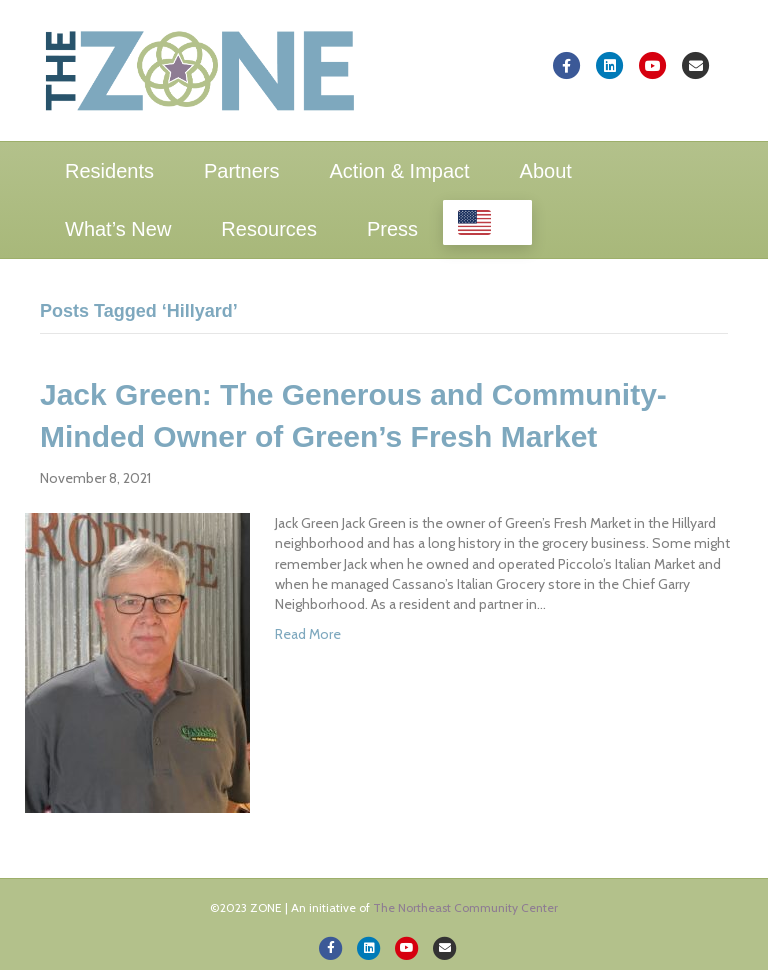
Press (392, 229)
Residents (109, 171)
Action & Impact (400, 171)
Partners (242, 171)
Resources (269, 229)
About (546, 171)
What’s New (118, 229)
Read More (308, 634)
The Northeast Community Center (465, 907)
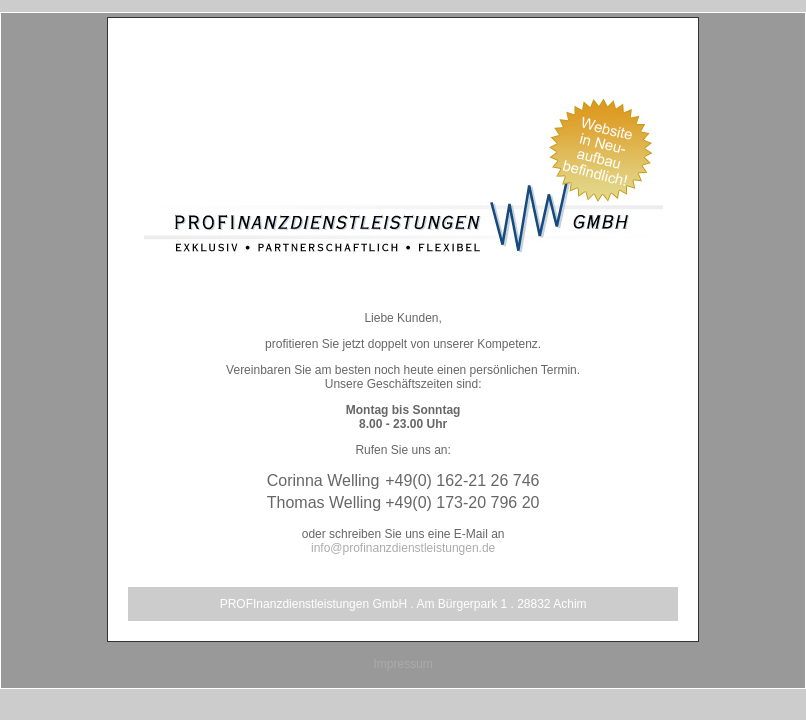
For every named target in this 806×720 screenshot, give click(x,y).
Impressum (402, 664)
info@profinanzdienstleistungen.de (403, 548)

**Task objective**
The goal is an exact reprint of the entries, leaving out the pictures.

**Task result**
Press (392, 229)
Residents (109, 171)
Action & Impact (400, 171)
Partners (242, 171)
Resources (269, 229)
About (546, 171)
What’s New (118, 229)
Read More (308, 634)
The Northeast Community Center (465, 907)
For every named target in this 806×720 screenshot, give click(x,y).
Impressum (402, 664)
info@profinanzdienstleistungen.de (403, 548)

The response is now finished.